Leave out the images and repeat every entry below exactly.
[RECORD SET Boundary: Start]
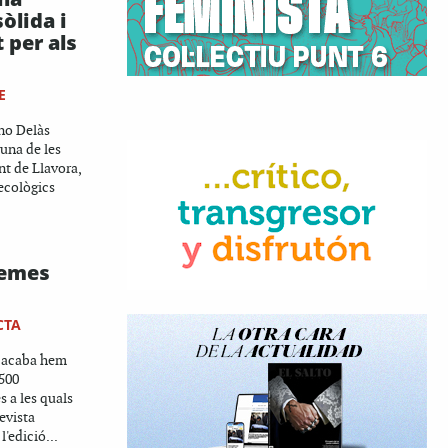
òlida i
 per als
E
ino Delàs
 una de les
t de Llavora,
ecològics
temes
CTA
a acaba hem
.500
s a les quals
evista
l'edició...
[RECORD SET Boundary: End]
■ **SOLUTION TO THIS EXERCISE**:
òlida i
 per als
E
ino Delàs
 una de les
t de Llavora,
ecològics
temes
CTA
a acaba hem
.500
s a les quals
evista
l'edició...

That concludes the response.